There are four issues that concern me here: the problem of anti-colonial strategy in a culturally heterogeneous society; a commitment to truth which is not contaminated by religious or national boundaries; the opaque nature of evil and its incompatibility with the idea of a benevolent God; and the human capacity to turn conscience against itself.

The Sovereignty of Good (the phrase is borrowed from Iris Murdoch)

In September 1947, soon after his famous Calcutta fast for communal harmony, Gandhi made the following observation: Good is self-existent, evil is not. It is like a parasite living in and around good. It will die of itself when the support that good gives it is withdrawn.

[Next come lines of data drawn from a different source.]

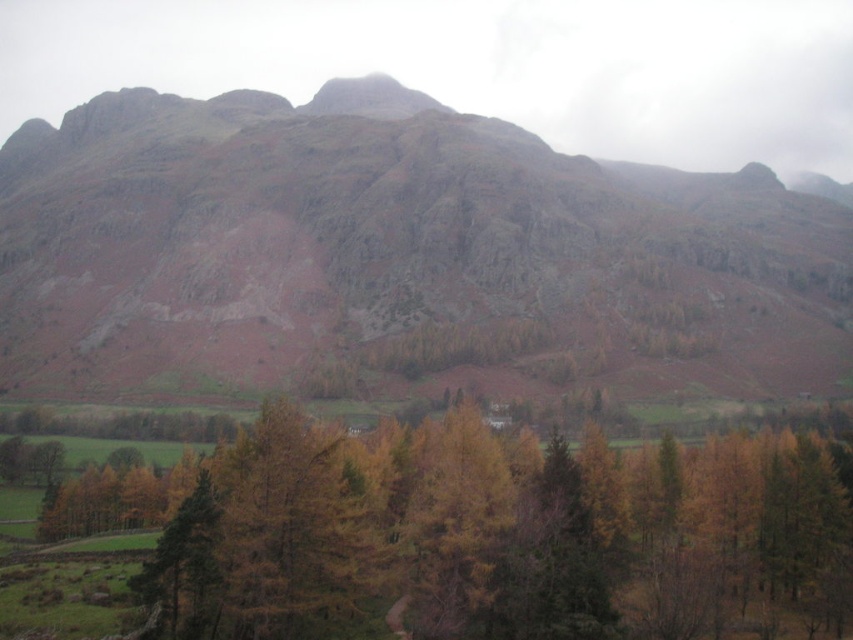 Consider the image. You are a hiker standing at the base of the mountain and see two points marked on the map. The first point is at coordinates point (257, 115) and the second is at point (268, 580). Which point is closer to your current position?

Point (257, 115) is closer to your current position because it is further to the viewer than point (268, 580), which is farther away. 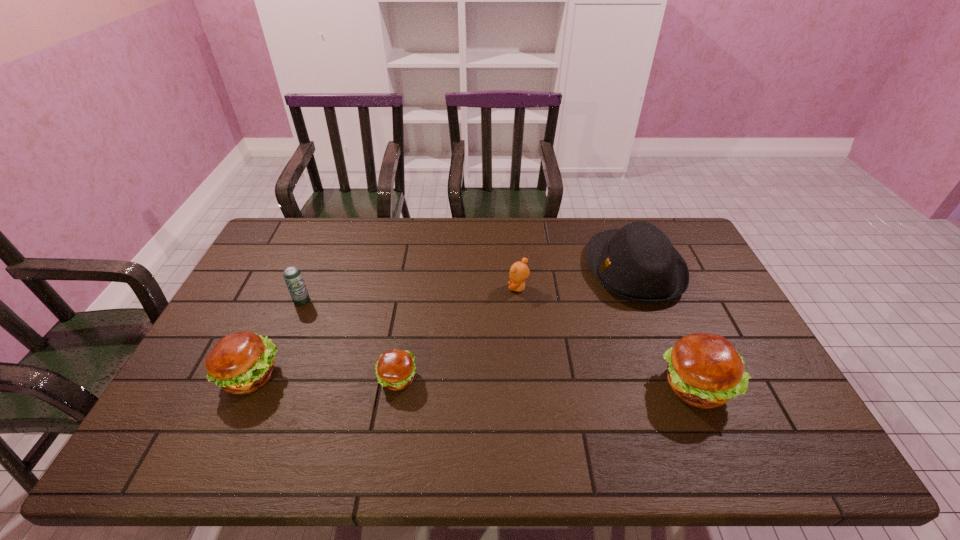 Identify which object is the second nearest to the teddy bear. Please provide its 2D coordinates. Your answer should be formatted as a tuple, i.e. [(x, y)], where the tuple contains the x and y coordinates of a point satisfying the conditions above.

[(395, 369)]

Locate an element on the screen. Image resolution: width=960 pixels, height=540 pixels. hamburger identified as the third closest to the beer can is located at coordinates (704, 370).

You are a GUI agent. You are given a task and a screenshot of the screen. Output one action in this format:
    pyautogui.click(x=<x>, y=<y>)
    Task: Click on the hamburger that is the second closest to the shortest object
    Image resolution: width=960 pixels, height=540 pixels.
    Given the screenshot: What is the action you would take?
    pyautogui.click(x=704, y=370)

Locate an element on the screen. This screenshot has height=540, width=960. vacant area that satisfies the following two spatial constraints: 1. on the face of the rightmost hamburger; 2. on the left side of the fourth object from left to right is located at coordinates (527, 386).

Image resolution: width=960 pixels, height=540 pixels. I want to click on vacant region that satisfies the following two spatial constraints: 1. on the front-facing side of the fedora; 2. on the left side of the rightmost hamburger, so click(681, 386).

At what (x,y) coordinates should I click in order to perform the action: click on vacant space that satisfies the following two spatial constraints: 1. on the front side of the shortest object; 2. on the left side of the beer can. Please return your answer as a coordinate pair (x, y). Looking at the image, I should click on pyautogui.click(x=269, y=379). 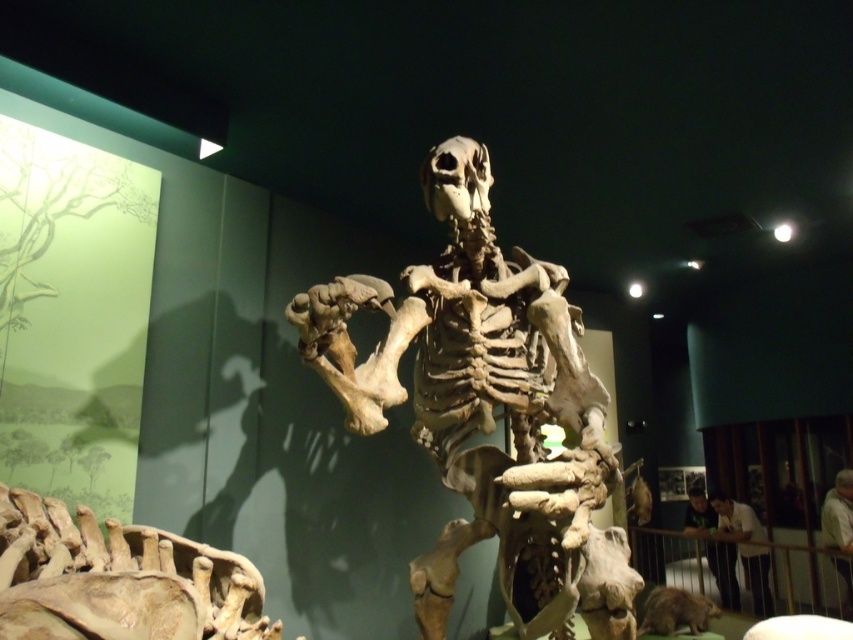 Is brown bone-like skeleton at center in front of light brown shirt at lower right?

That is True.

What do you see at coordinates (490, 426) in the screenshot? The width and height of the screenshot is (853, 640). I see `brown bone-like skeleton at center` at bounding box center [490, 426].

You are a GUI agent. You are given a task and a screenshot of the screen. Output one action in this format:
    pyautogui.click(x=<x>, y=<y>)
    Task: Click on the brown bone-like skeleton at center
    The width and height of the screenshot is (853, 640).
    Given the screenshot: What is the action you would take?
    pyautogui.click(x=490, y=426)

Is the position of brown furry animal at lower right more distant than that of white cloth shirt at lower right?

That is False.

Can you confirm if brown furry animal at lower right is thinner than white cloth shirt at lower right?

Incorrect, brown furry animal at lower right's width is not less than white cloth shirt at lower right's.

Where is `brown furry animal at lower right`? brown furry animal at lower right is located at coordinates (675, 611).

Is brown bone-like skeleton at center to the left of bone-like skull at center from the viewer's perspective?

In fact, brown bone-like skeleton at center is to the right of bone-like skull at center.

Does point (479, 326) come behind point (467, 198)?

That is True.

Describe the element at coordinates (490, 426) in the screenshot. I see `brown bone-like skeleton at center` at that location.

The width and height of the screenshot is (853, 640). I want to click on brown bone-like skeleton at center, so coord(490,426). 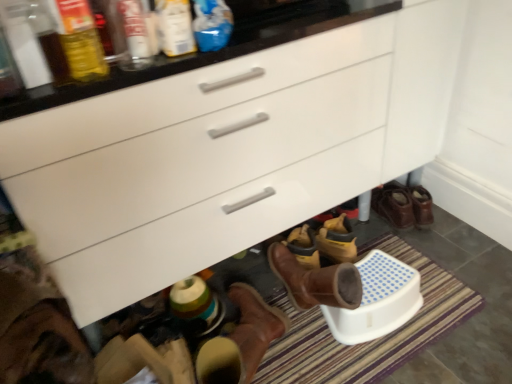 Question: Does matte plastic bottle at upper center, the 3th bottle when ordered from left to right, have a larger size compared to translucent plastic bottle at upper left, the third bottle from the right?

Choices:
 (A) no
 (B) yes

Answer: (A)

Question: Can you confirm if matte plastic bottle at upper center, positioned as the second bottle in right-to-left order, is positioned to the left of translucent plastic bottle at upper left, which appears as the second bottle when viewed from the left?

Choices:
 (A) no
 (B) yes

Answer: (A)

Question: Can you see matte plastic bottle at upper center, positioned as the second bottle in right-to-left order, touching translucent plastic bottle at upper left, the third bottle from the right?

Choices:
 (A) no
 (B) yes

Answer: (A)

Question: Could translucent plastic bottle at upper left, the third bottle from the right, be considered to be inside matte plastic bottle at upper center, the 3th bottle when ordered from left to right?

Choices:
 (A) no
 (B) yes

Answer: (A)

Question: Does matte plastic bottle at upper center, positioned as the second bottle in right-to-left order, lie in front of translucent plastic bottle at upper left, which appears as the second bottle when viewed from the left?

Choices:
 (A) yes
 (B) no

Answer: (B)

Question: Would you say matte glass bottle at upper left, which ranks as the fourth bottle in right-to-left order, is inside or outside blue plastic bottle at upper center, which appears as the first bottle when viewed from the right?

Choices:
 (A) outside
 (B) inside

Answer: (A)

Question: Considering their positions, is matte glass bottle at upper left, the first bottle viewed from the left, located in front of or behind blue plastic bottle at upper center, the fourth bottle in the left-to-right sequence?

Choices:
 (A) front
 (B) behind

Answer: (A)

Question: From a real-world perspective, relative to blue plastic bottle at upper center, which appears as the first bottle when viewed from the right, is matte glass bottle at upper left, which ranks as the fourth bottle in right-to-left order, vertically above or below?

Choices:
 (A) above
 (B) below

Answer: (A)

Question: Is matte glass bottle at upper left, the first bottle viewed from the left, bigger or smaller than blue plastic bottle at upper center, the fourth bottle in the left-to-right sequence?

Choices:
 (A) small
 (B) big

Answer: (B)

Question: Is translucent plastic bottle at upper left, the third bottle from the right, wider or thinner than striped carpet at lower center?

Choices:
 (A) thin
 (B) wide

Answer: (A)

Question: From a real-world perspective, is translucent plastic bottle at upper left, the third bottle from the right, physically located above or below striped carpet at lower center?

Choices:
 (A) below
 (B) above

Answer: (B)

Question: Which is correct: translucent plastic bottle at upper left, which appears as the second bottle when viewed from the left, is inside striped carpet at lower center, or outside of it?

Choices:
 (A) outside
 (B) inside

Answer: (A)

Question: From the image's perspective, is translucent plastic bottle at upper left, the third bottle from the right, above or below striped carpet at lower center?

Choices:
 (A) above
 (B) below

Answer: (A)

Question: Visually, is matte glass bottle at upper left, which ranks as the fourth bottle in right-to-left order, positioned to the left or to the right of translucent plastic bottle at upper left, the third bottle from the right?

Choices:
 (A) left
 (B) right

Answer: (A)

Question: In terms of width, does matte glass bottle at upper left, the first bottle viewed from the left, look wider or thinner when compared to translucent plastic bottle at upper left, which appears as the second bottle when viewed from the left?

Choices:
 (A) wide
 (B) thin

Answer: (B)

This a profound speculation on moral philosophy. We may combine it with his observation in Hind Swaraj: The force of love is the same as the force of the truth or soul. We have evidence of its working at every step. The universe would disappear without the existence of that force. He had no great respect for history, which was the story of rupture; rather he wanted to restore to lived time the legitimacy of real friendship, without which society would have ended long ago.

In Platonic philosophy, the closest icon of the Good is the sun. We cannot look at it directly, but the sun makes sight possible; along with the powers of intelligent discrimination. We cannot contemplate the heterogeneity of the world without the light of the sun. A silent vision of the good comes before contemplation. However, in the first book of the Bible, it is God who says ‘let there be light’ and sees that it is good. And the same is repeated for all the things of creation. The vision of goodness is God’s, and it comes after He has created the world.

Thus, in the Judeo-Christian tradition, goodness is recorded in an act of writing; and is relative to the will of God, who creates the cosmos. In the Platonic tradition, the cosmos is eternal, and it is good. Vision and hearing are sufficient for us to witness goodness.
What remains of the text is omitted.